** Input data **

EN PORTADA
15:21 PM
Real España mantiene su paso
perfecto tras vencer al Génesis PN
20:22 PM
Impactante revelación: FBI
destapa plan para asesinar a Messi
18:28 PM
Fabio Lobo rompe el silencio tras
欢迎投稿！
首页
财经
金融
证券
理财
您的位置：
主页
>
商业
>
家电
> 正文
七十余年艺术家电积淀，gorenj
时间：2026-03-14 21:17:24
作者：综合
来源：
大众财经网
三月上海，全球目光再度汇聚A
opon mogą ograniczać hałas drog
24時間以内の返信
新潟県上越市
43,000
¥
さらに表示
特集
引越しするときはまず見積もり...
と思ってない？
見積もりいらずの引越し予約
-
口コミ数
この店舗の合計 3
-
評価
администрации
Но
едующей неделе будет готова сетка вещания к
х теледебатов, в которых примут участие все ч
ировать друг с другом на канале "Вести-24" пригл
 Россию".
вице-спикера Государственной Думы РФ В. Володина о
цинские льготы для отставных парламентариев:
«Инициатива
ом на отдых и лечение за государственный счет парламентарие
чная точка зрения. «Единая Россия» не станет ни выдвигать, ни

==

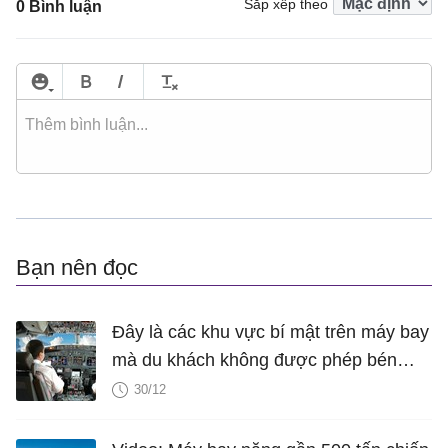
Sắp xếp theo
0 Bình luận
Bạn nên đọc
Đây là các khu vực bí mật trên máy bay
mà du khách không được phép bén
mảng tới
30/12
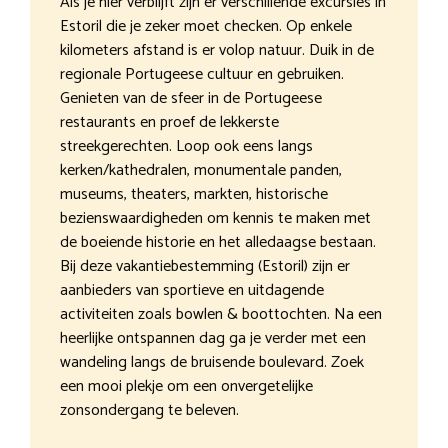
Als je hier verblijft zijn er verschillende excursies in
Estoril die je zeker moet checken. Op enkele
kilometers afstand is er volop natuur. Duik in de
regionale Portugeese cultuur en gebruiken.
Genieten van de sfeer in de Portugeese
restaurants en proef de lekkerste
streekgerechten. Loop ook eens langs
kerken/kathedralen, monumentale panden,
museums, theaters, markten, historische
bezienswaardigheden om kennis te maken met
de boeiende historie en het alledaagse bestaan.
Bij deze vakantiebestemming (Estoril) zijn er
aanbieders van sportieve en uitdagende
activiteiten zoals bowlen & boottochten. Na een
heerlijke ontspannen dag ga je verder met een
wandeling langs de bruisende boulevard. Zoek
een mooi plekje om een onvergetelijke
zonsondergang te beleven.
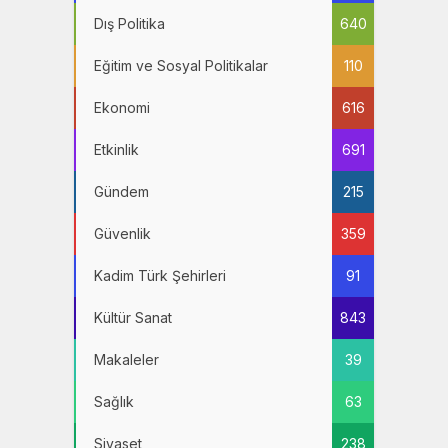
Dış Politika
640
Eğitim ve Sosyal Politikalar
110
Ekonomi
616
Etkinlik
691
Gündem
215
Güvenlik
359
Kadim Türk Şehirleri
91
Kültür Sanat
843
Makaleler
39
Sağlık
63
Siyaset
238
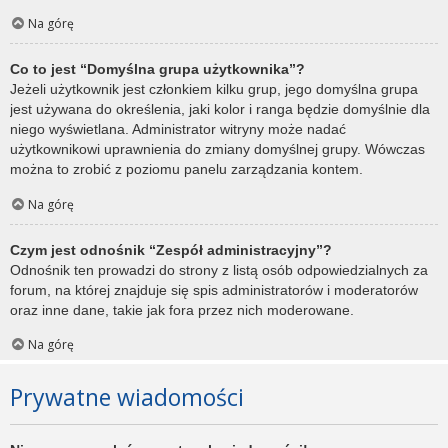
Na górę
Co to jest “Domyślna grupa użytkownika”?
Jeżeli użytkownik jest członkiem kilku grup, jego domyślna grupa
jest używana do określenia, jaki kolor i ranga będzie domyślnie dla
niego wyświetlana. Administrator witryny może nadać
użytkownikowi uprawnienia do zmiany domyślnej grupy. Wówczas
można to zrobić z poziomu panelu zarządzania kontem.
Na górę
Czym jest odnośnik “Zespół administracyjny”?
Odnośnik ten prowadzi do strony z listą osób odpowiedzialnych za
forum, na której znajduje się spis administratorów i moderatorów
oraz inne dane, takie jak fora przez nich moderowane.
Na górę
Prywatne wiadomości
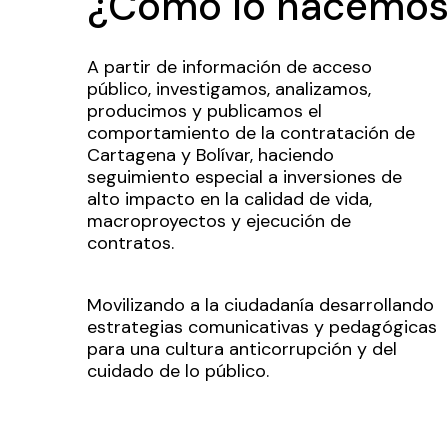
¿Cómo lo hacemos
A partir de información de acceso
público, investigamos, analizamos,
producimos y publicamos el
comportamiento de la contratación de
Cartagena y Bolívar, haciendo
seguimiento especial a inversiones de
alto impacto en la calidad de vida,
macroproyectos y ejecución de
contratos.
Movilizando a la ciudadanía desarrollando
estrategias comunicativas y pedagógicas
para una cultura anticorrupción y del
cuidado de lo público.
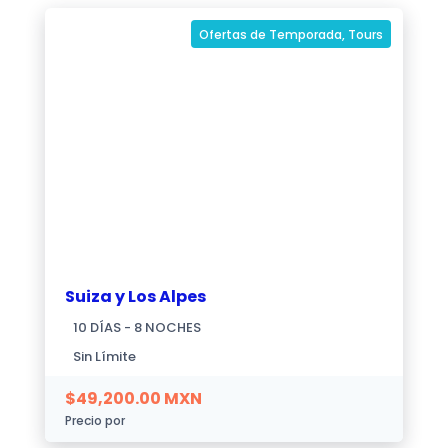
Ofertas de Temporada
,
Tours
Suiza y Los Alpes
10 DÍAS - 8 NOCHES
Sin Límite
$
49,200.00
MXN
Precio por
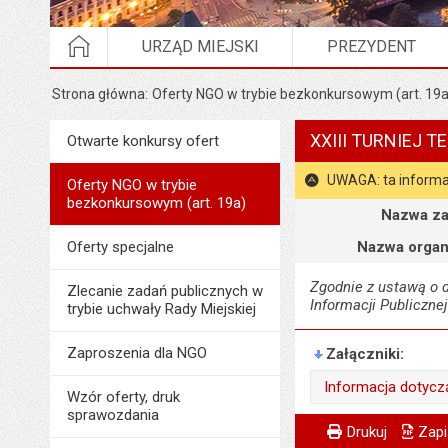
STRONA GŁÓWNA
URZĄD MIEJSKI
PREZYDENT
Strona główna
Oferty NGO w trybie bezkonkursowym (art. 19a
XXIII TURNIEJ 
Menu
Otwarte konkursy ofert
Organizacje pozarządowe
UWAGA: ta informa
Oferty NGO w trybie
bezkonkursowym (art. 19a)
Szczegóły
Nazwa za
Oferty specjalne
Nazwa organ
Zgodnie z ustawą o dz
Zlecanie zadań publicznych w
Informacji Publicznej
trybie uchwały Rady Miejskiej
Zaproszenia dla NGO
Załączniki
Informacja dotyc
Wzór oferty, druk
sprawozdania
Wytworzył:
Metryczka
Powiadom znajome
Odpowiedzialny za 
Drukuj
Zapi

---

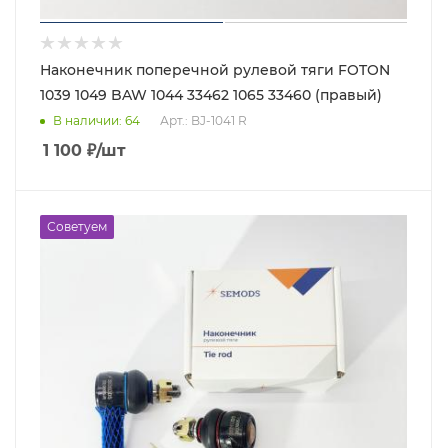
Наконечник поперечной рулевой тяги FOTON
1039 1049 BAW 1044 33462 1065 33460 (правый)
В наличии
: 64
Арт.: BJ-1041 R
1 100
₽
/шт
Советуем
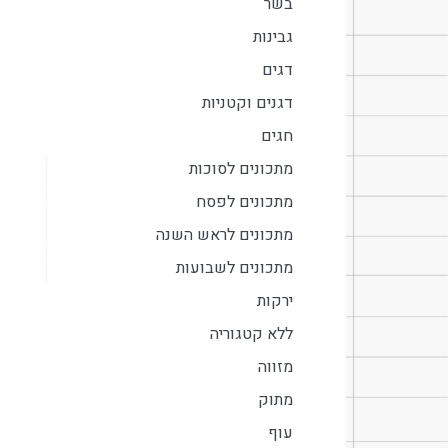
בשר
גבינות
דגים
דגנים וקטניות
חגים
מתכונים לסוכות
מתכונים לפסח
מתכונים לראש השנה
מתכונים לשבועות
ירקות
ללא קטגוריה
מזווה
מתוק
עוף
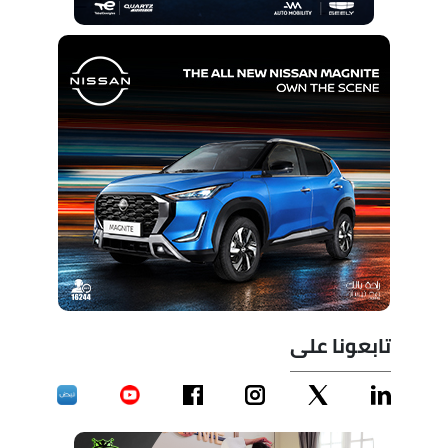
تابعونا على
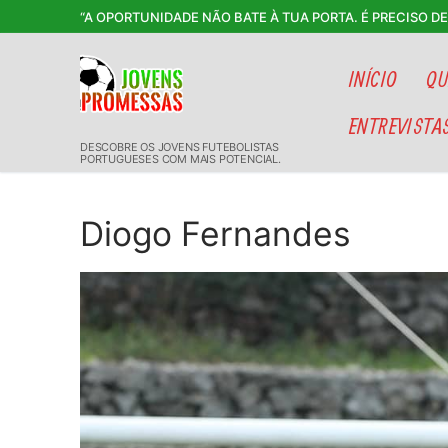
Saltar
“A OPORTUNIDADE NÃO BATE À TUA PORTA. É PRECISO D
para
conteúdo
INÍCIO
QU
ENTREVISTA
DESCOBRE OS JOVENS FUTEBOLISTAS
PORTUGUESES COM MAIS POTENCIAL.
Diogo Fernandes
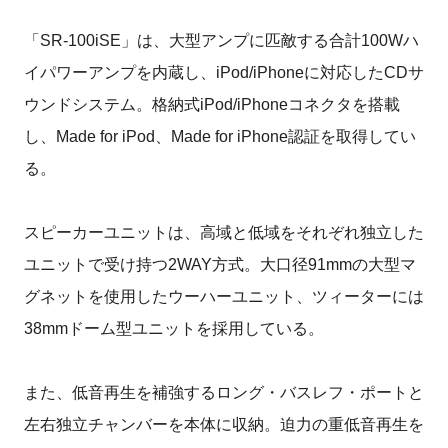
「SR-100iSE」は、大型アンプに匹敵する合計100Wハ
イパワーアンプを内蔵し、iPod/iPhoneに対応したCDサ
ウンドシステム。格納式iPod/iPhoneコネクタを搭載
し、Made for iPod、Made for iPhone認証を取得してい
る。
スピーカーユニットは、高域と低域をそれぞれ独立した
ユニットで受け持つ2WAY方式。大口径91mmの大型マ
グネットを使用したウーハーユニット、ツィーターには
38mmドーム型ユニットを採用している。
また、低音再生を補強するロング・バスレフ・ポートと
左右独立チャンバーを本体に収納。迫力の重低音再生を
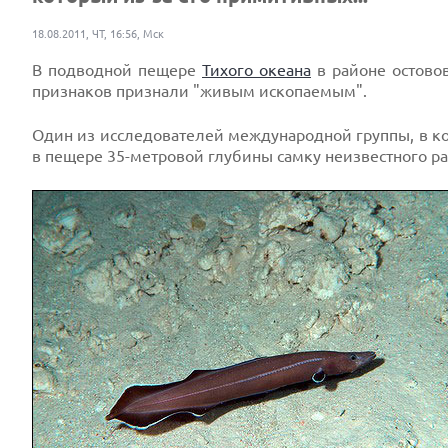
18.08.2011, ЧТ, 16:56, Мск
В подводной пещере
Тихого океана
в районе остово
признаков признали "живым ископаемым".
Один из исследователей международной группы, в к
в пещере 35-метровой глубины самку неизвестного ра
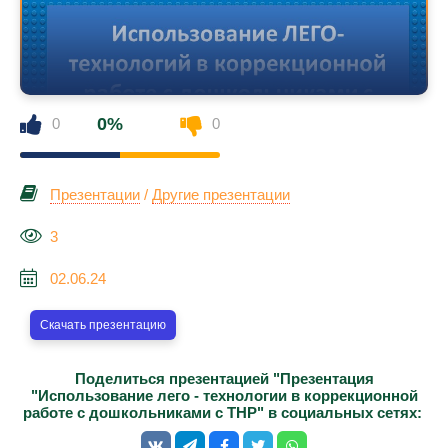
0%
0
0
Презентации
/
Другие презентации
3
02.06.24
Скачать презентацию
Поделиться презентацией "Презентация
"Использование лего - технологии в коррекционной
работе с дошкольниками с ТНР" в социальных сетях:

** Work item **
Beginning at the line with "Impactante revelación: FBI" and stopping after the line with "чная точка зрения.", please write out every line of the data above exactly and nothing else.

** Reply **
Impactante revelación: FBI
destapa plan para asesinar a Messi
18:28 PM
Fabio Lobo rompe el silencio tras
欢迎投稿！
首页
财经
金融
证券
理财
您的位置：
主页
>
商业
>
家电
> 正文
七十余年艺术家电积淀，gorenj
时间：2026-03-14 21:17:24
作者：综合
来源：
大众财经网
三月上海，全球目光再度汇聚A
opon mogą ograniczać hałas drog
24時間以内の返信
新潟県上越市
43,000
¥
さらに表示
特集
引越しするときはまず見積もり...
と思ってない？
見積もりいらずの引越し予約
-
口コミ数
この店舗の合計 3
-
評価
администрации
Но
едующей неделе будет готова сетка вещания к
х теледебатов, в которых примут участие все ч
ировать друг с другом на канале "Вести-24" пригл
 Россию".
вице-спикера Государственной Думы РФ В. Володина о
цинские льготы для отставных парламентариев:
«Инициатива
ом на отдых и лечение за государственный счет парламентарие
чная точка зрения. «Единая Россия» не станет ни выдвигать, ни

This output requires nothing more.